Mediante o embate entre Leon, completamente dominado pelos seus anseios sensuais incontroláveis, e a camarada Ninotchka, um verdadeiro soldado do Partido que oculta toda sua subjetividade sob uma armadura de frigidez, controlando rigidamente seus impulsos eróticos mais elementares, o diretor Ernst Lubitsch, um especialista em comédias sofisticadas coloca o comunismo e o capitalismo de cabeça para baixo.

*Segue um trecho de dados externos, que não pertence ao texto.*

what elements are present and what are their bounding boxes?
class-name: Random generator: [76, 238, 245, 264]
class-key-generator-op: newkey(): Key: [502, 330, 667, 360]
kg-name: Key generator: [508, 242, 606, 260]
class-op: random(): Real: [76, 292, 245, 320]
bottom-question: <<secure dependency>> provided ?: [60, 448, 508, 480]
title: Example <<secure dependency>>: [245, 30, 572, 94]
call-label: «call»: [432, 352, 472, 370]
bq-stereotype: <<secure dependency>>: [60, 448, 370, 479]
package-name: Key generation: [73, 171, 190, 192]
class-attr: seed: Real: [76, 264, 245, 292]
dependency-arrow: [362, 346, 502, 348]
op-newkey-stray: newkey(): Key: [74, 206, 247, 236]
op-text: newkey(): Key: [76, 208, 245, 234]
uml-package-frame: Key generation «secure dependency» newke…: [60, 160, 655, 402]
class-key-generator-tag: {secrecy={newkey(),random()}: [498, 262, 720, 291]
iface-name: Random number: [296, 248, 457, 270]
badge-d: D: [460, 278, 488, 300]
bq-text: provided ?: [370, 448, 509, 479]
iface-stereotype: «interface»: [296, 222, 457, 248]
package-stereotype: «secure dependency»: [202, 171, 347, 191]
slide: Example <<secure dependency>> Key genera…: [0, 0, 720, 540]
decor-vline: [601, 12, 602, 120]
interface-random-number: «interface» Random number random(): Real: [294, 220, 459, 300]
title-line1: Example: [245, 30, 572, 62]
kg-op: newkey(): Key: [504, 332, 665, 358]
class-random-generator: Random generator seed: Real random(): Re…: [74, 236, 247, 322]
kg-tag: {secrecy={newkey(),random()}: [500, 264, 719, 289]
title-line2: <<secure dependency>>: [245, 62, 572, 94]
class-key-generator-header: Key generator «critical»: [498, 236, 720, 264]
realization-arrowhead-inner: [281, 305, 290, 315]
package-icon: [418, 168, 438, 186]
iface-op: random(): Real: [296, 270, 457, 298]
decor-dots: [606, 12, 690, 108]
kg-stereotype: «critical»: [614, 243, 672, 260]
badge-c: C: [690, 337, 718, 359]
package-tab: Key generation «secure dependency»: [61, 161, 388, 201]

Ambas as doutrinas não se sustentam na corrosiva crítica de Lubitsch. Não obstante, a produção, de modo algum, consiste uma fábula apartidária. Mesmo satirizando a futilidade de uma civilização fundamentada no consumismo desregrado (simbolicamente representado pelo ridículo chapéu que Garbo põe graciosamente em sua cabeça), é o ponto de vista capitalista que prevalece. Leon encarna alegoricamente um decadente, mas simpático capitalista, sempre disposto a se reinventar, superando os dilemas de seus próprios excessos no espaço que somente os regimes liberais pode propiciar. A perspectiva capitalista é especialmente acentuada na interpretação de Garbo, a qual sugere em sua personagem uma inocência impregnada de todo os signos de uma virgindade simbólica. Ninotchka parece descobrir a totalidade do sexo quando renuncia aos beijos mecanicamente controlados e decide se entregar de vez à paixão e ao consumismo e, quando se desfaz em gargalhadas, parece estar rindo espontaneamente pela primeira vez na vida. O comunismo ao qual ela se devota ardorosamente, assemelha-se, por contigüidade, a uma virgem ideologia fadada a ser dissolvida na alegria e no bem-estar liberal derivados do amadurecimento do capitalismo.

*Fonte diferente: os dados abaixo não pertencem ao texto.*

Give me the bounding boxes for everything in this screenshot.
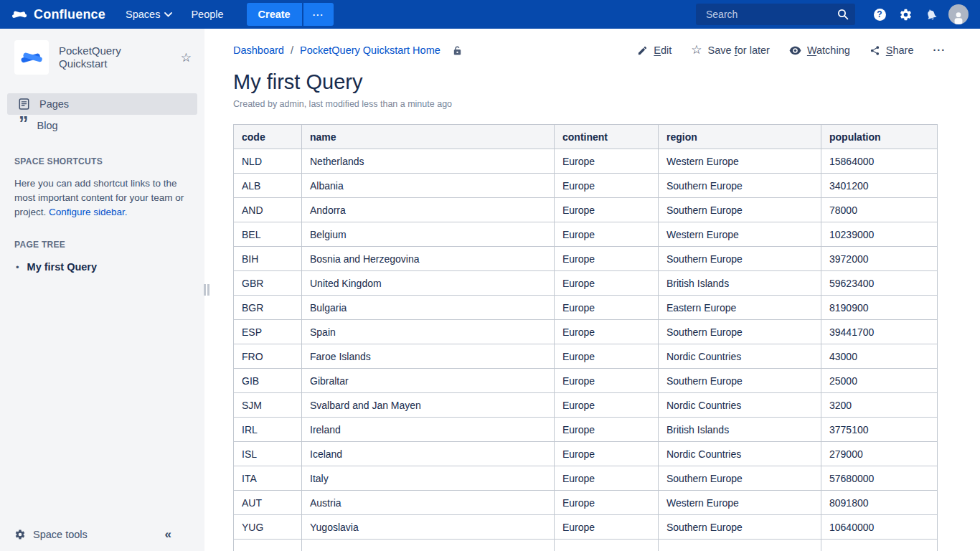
- table-cell: Southern Europe: [659, 515, 821, 540]
- chevron-down-icon: [164, 12, 172, 17]
- breadcrumb-separator: /: [291, 44, 293, 56]
- table-cell: British Islands: [659, 271, 821, 296]
- table-cell: Spain: [302, 320, 555, 344]
- table-cell: 10239000: [821, 222, 938, 247]
- table-cell: 59623400: [821, 271, 938, 296]
- more-actions-button[interactable]: ···: [933, 44, 946, 56]
- help-icon: ?: [874, 9, 886, 21]
- table-cell: Gibraltar: [302, 369, 555, 393]
- configure-sidebar-link[interactable]: Configure sidebar.: [49, 207, 128, 217]
- user-avatar[interactable]: [948, 4, 969, 24]
- table-cell: 25000: [821, 369, 938, 393]
- search-icon: [837, 9, 849, 20]
- unrestricted-lock-icon[interactable]: [452, 45, 463, 56]
- table-cell: ESP: [234, 320, 302, 344]
- search-box[interactable]: [696, 4, 855, 25]
- table-cell: FRO: [234, 344, 302, 369]
- table-row: GIBGibraltarEuropeSouthern Europe25000: [234, 369, 938, 393]
- sidebar-item-pages[interactable]: Pages: [7, 93, 197, 115]
- sidebar-item-label: Pages: [39, 98, 69, 110]
- space-name-link[interactable]: PocketQuery Quickstart: [59, 44, 171, 70]
- spaces-menu[interactable]: Spaces: [126, 9, 172, 20]
- table-cell: Yugoslavia: [302, 515, 555, 540]
- settings-button[interactable]: [892, 8, 918, 22]
- table-cell: Europe: [555, 174, 659, 198]
- space-shortcuts-text: Here you can add shortcut links to the m…: [14, 176, 188, 220]
- breadcrumb-parent-link[interactable]: PocketQuery Quickstart Home: [300, 44, 440, 56]
- edit-button[interactable]: Edit: [637, 44, 672, 56]
- favourite-star-icon[interactable]: ☆: [181, 50, 192, 65]
- collapse-sidebar-button[interactable]: «: [165, 527, 171, 542]
- table-cell: Europe: [555, 466, 659, 491]
- table-cell: Western Europe: [659, 149, 821, 174]
- table-cell: 39441700: [821, 320, 938, 344]
- table-cell: British Islands: [659, 418, 821, 442]
- table-cell: 15864000: [821, 149, 938, 174]
- table-cell: 43000: [821, 344, 938, 369]
- space-tools-menu[interactable]: Space tools «: [0, 518, 204, 551]
- table-cell: 10640000: [821, 515, 938, 540]
- page-tree-item-current[interactable]: • My first Query: [16, 261, 204, 273]
- table-cell: 3972000: [821, 247, 938, 271]
- table-cell: Europe: [555, 393, 659, 418]
- confluence-logo-icon: [11, 6, 27, 22]
- space-sidebar: PocketQuery Quickstart ☆ Pages ” Blog SP…: [0, 29, 204, 551]
- breadcrumb-dashboard-link[interactable]: Dashboard: [233, 44, 284, 56]
- watching-button[interactable]: Watching: [789, 44, 850, 56]
- table-cell: 3200: [821, 393, 938, 418]
- table-cell: Southern Europe: [659, 369, 821, 393]
- table-cell: ISL: [234, 442, 302, 466]
- space-logo[interactable]: [14, 40, 49, 75]
- table-cell: Southern Europe: [659, 320, 821, 344]
- create-button[interactable]: Create: [247, 3, 302, 26]
- query-result-table: codenamecontinentregionpopulation NLDNet…: [233, 124, 938, 551]
- table-cell: Nordic Countries: [659, 344, 821, 369]
- share-icon: [870, 45, 880, 56]
- table-cell: BEL: [234, 222, 302, 247]
- table-cell: BIH: [234, 247, 302, 271]
- sidebar-resize-handle[interactable]: [204, 284, 209, 296]
- sidebar-item-label: Blog: [37, 120, 58, 131]
- person-icon: [951, 10, 966, 24]
- table-cell: 57680000: [821, 466, 938, 491]
- table-cell: Belgium: [302, 222, 555, 247]
- table-cell: 78000: [821, 198, 938, 222]
- page-actions: Edit ☆ Save for later Watching Share ···: [637, 44, 946, 56]
- table-cell: Southern Europe: [659, 198, 821, 222]
- table-cell: Iceland: [302, 442, 555, 466]
- table-cell: Europe: [555, 222, 659, 247]
- table-cell: AND: [234, 198, 302, 222]
- table-cell: 279000: [821, 442, 938, 466]
- gear-icon: [14, 529, 26, 540]
- share-button[interactable]: Share: [870, 44, 914, 56]
- table-row: FROFaroe IslandsEuropeNordic Countries43…: [234, 344, 938, 369]
- gear-icon: [899, 8, 913, 22]
- create-split-button: Create ···: [247, 3, 334, 26]
- table-row: BELBelgiumEuropeWestern Europe10239000: [234, 222, 938, 247]
- sidebar-nav: Pages ” Blog: [7, 93, 197, 136]
- table-cell: Europe: [555, 271, 659, 296]
- table-row: BIHBosnia and HerzegovinaEuropeSouthern …: [234, 247, 938, 271]
- table-cell: Europe: [555, 320, 659, 344]
- table-cell: Europe: [555, 369, 659, 393]
- column-header-population: population: [821, 125, 938, 149]
- blog-quote-icon: ”: [19, 121, 27, 131]
- table-cell: ITA: [234, 466, 302, 491]
- table-cell: Southern Europe: [659, 174, 821, 198]
- save-for-later-button[interactable]: ☆ Save for later: [691, 44, 770, 56]
- bell-icon: [923, 6, 940, 23]
- create-more-button[interactable]: ···: [302, 3, 334, 26]
- app-body: PocketQuery Quickstart ☆ Pages ” Blog SP…: [0, 29, 980, 551]
- table-cell: NLD: [234, 149, 302, 174]
- help-button[interactable]: ?: [867, 9, 892, 21]
- table-cell: [302, 540, 555, 551]
- search-input[interactable]: [705, 8, 837, 21]
- page-content: Dashboard / PocketQuery Quickstart Home …: [204, 29, 980, 551]
- table-cell: Europe: [555, 418, 659, 442]
- table-cell: [821, 540, 938, 551]
- notifications-button[interactable]: [918, 8, 944, 21]
- table-cell: Svalbard and Jan Mayen: [302, 393, 555, 418]
- confluence-home-link[interactable]: Confluence: [11, 6, 105, 22]
- people-menu[interactable]: People: [191, 9, 223, 20]
- sidebar-item-blog[interactable]: ” Blog: [7, 115, 197, 136]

Ninotchka sobrevive não pela sua argumentação ideológica, mas, sim, por suas qualidades artísticas. A direção apurada de Lubtisch e o roteiro genial de Billy Wilder são dois dos maiores trunfos da produção. Todavia, é Greta Garbo quem prevalece integralmente num filme que, acima de tudo, consistiu uma sátira dentro de uma sátira. Além da zombaria às doutrinas políticas vigentes, Ninotchka permitiu a Greta Garbo satirizar a si mesma e a seus aclamados desempenhos nos pesados melodramas da década de 30. A campanha publicitária da produção concentrou-se nas até então insuspeitas habilidades cômicas de Garbo. As marquises anunciavam “Garbo ri” e seu riso, efetivamente, representa a apoteose do filme. A interpretação contida e sóbria, a gravidade dos gestos, a voz rouca da atriz, tudo em sua encenação é a antítese dos paradigmas da comédia. O efeito final, contudo, é paradoxalmente hilário.
Ninotchka consiste numa ostensiva ridicularização dos desvarios da política internacional. Mediante o riso elegantemente debochado, o filme promove uma profunda catarse ideológica no exato momento em que toda a ordem mundial estava prestes a entrar em colapso. Nas vésperas da Segunda Guerra Mundial, o riso solto e franco de Greta Garbo teve o efeito de um profundo e salutar exorcismo existencial, consubstanciando no bom-humor a única forma então concebível de resistência racional frente aos absurdos da realidade histórica. No momento em que Garbo riu, o mundo inteiro desabou numa incontrolável gargalhada e assim a paz reinou ao menos nas salas de cinema.